Storage — keeping your files
| Service | What it is | When to use it |
|---|---|---|
| S3 (Simple Storage Service) | Object storage — files in “buckets”, accessed over the web | Images, backups, logs, static websites, data lakes. The default place to put any file. |
| EBS (Elastic Block Store) | Virtual hard drives attached to EC2 instances | The disk your EC2 server boots from and stores data on. |
| EFS (Elastic File System) | A shared file system many instances can mount at once | Multiple servers need to read/write the same files. |
S3 is the one nearly every project uses. Create a bucket from the console:
- Open the S3 console.
- Click Create bucket.
- Enter a globally unique name (e.g.
my-app-uploads-2026). - Pick a Region, leave Block all public access checked, and click Create bucket.
The CLI equivalent:
aws s3api create-bucket \
--bucket my-app-uploads-2026 \
--region us-east-1Databases — structured data
| Service | Type | When to use it |
|---|---|---|
| RDS (Relational Database Service) | Managed SQL (PostgreSQL, MySQL, etc.) | You need a traditional relational database without managing the server. |
| Aurora | AWS’s high-performance MySQL/PostgreSQL-compatible database | Same as RDS but you need more speed and automatic scaling. |
| DynamoDB | Managed NoSQL key-value/document store | Massive scale, simple lookups, predictable low latency, no schema. |
When to use which: Reach for RDS when your data has clear relationships and you know SQL. Reach for DynamoDB when you need huge scale and access patterns are simple key lookups.
Networking — connecting everything
| Service | What it is |
|---|---|
| VPC (Virtual Private Cloud) | Your private, isolated network in AWS (e.g. vpc-0a1b2c3d) where resources live. |
| ELB (Elastic Load Balancing) | Spreads incoming traffic across multiple servers. |
| Route 53 | AWS’s DNS service (turns example.com into an IP address). |
| CloudFront | A content delivery network (CDN) that caches content close to users worldwide. |
Every EC2 instance lives inside a VPC. Look up your default VPC:
aws ec2 describe-vpcs \
--filters "Name=isDefault,Values=true" \
--query "Vpcs[].VpcId" --output textOutput:
vpc-0a1b2c3d4e5f00112Security and identity
| Service | What it is | When to use it |
|---|---|---|
| IAM (Identity and Access Management) | Controls who can do what in your account | Always.
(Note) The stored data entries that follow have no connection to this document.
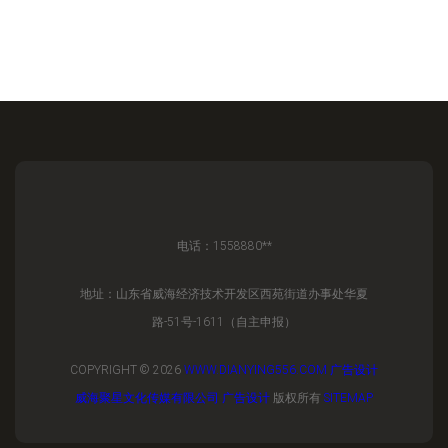
电话：1558880**
地址：山东省威海经济技术开发区西苑街道办事处华夏
路-51号-1611（自主申报）
COPYRIGHT © 2026
WWW.DIANYING556.COM
广告设计
威海聚星文化传媒有限公司
广告设计
版权所有
SITEMAP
Create users, roles, and least-privilege policies here. |
| KMS (Key Management Service) | Manages encryption keys | Encrypting S3 objects, EBS volumes, database fields. |
| Secrets Manager | Stores passwords, API keys, database credentials safely | Anytime you would otherwise hard-code a secret. |
Security gotcha: Never use your root account for daily work, and never hard-code access keys in code. Create an IAM user or role with only the permissions it needs.
Deployment and observability
You also need a way to ship code and watch it run.
- Deployment: CloudFormation (define your whole stack as a YAML/JSON template — “infrastructure as code”) and CodePipeline (automated build-and-deploy pipelines).
- Observability: CloudWatch is the central place for logs, metrics, and alarms. If something is slow or broken, you look here first.
A minimal CloudFormation template that creates an S3 bucket:
Resources:
UploadsBucket:
Type: AWS::S3::Bucket
Properties:
BucketName: my-app-uploads-2026The core 15 to learn first
If you learn just these, you can build and run almost anything: EC2, Lambda, ECS, S3, EBS, RDS, DynamoDB, VPC, ELB, Route 53, CloudFront, IAM, Secrets Manager, CloudFormation, CloudWatch.
Best Practices
- Start with the core 15 services; ignore the other ~185 until a concrete need appears.
- Default to managed and serverless options (Lambda, RDS, DynamoDB) before running your own servers — less to patch and secure.
- Put every resource inside a VPC and follow least-privilege with IAM from day one.
- Use S3 as the default home for any file before considering more specialized storage.
- Encrypt data at rest with KMS and store credentials in Secrets Manager — never in code.
- Wire up CloudWatch logs and alarms early, so you can see problems before users do.
- Define infrastructure as code with CloudFormation so environments are repeatable.